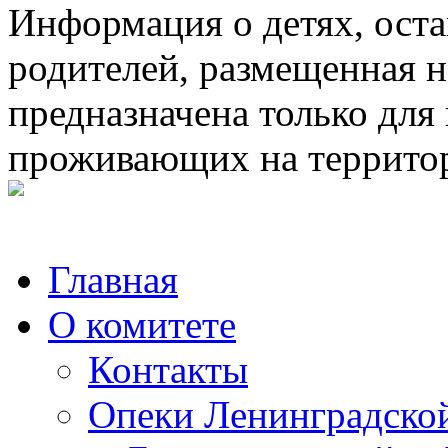
Информация о детях, ост
родителей, размещенная н
предназначена только для
проживающих на террито
Главная
О комитете
Контакты
Опеки Ленинградской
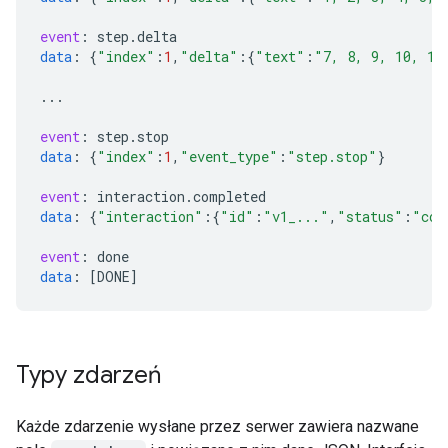
event
:
step
.
delta
data
:
{
"index"
:
1
,
"delta"
:{
"text"
:
"7, 8, 9, 10, 11
...
event
:
step
.
stop
data
:
{
"index"
:
1
,
"event_type"
:
"step.stop"
}
event
:
interaction
.
completed
data
:
{
"interaction"
:{
"id"
:
"v1_..."
,
"status"
:
"com
event
:
done
data
:
[
DONE
]
Typy zdarzeń
Każde zdarzenie wysłane przez serwer zawiera nazwane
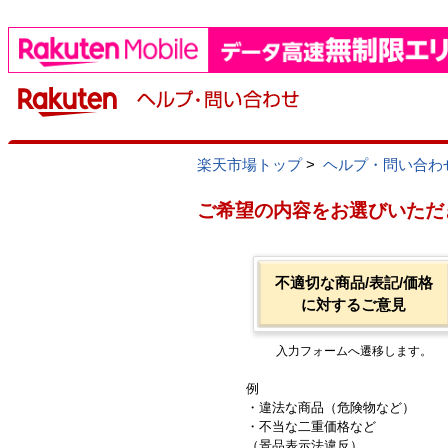
楽天市場トップ
>
ヘルプ・問い合わ
ご希望の内容をお選びいただ
不適切な商品/表記/価格
に対するご意見
入力フォームへ遷移します。
例
・違法な商品（危険物など）
・不当な二重価格など
（景品表示法違反）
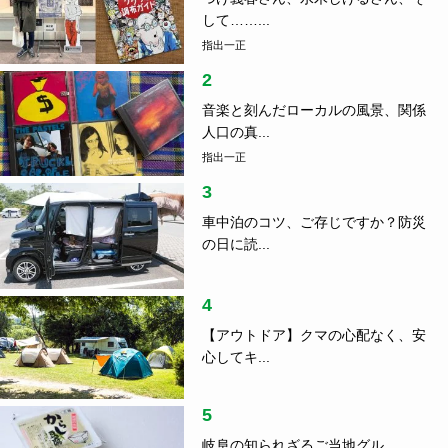
して……...
指出一正
2
音楽と刻んだローカルの風景、関係
人口の真...
指出一正
3
車中泊のコツ、ご存じですか？防災
の日に読...
4
【アウトドア】クマの心配なく、安
心してキ...
5
岐阜の知られざるご当地グル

*Action item*. Omit pictures and output the listing exactly.

*Answer*.
Информация о детях, ост
родителей, размещенная н
предназначена только для
проживающих на террито
Главная
О комитете
Контакты
Опеки Ленинградской
event
:
step
.
delta
data
:
{
"index"
:
1
,
"delta"
:{
"text"
:
"7, 8, 9, 10, 11
...
event
:
step
.
stop
data
:
{
"index"
:
1
,
"event_type"
:
"step.stop"
}
event
:
interaction
.
completed
data
:
{
"interaction"
:{
"id"
:
"v1_..."
,
"status"
:
"com
event
:
done
data
:
[
DONE
]
Typy zdarzeń
Każde zdarzenie wysłane przez serwer zawiera nazwane
楽天市場トップ
>
ヘルプ・問い合わ
ご希望の内容をお選びいただ
不適切な商品/表記/価格
に対するご意見
入力フォームへ遷移します。
例
・違法な商品（危険物など）
・不当な二重価格など
（景品表示法違反）
して……...
指出一正
2
音楽と刻んだローカルの風景、関係
人口の真...
指出一正
3
車中泊のコツ、ご存じですか？防災
の日に読...
4
【アウトドア】クマの心配なく、安
心してキ...
5
岐阜の知られざるご当地グル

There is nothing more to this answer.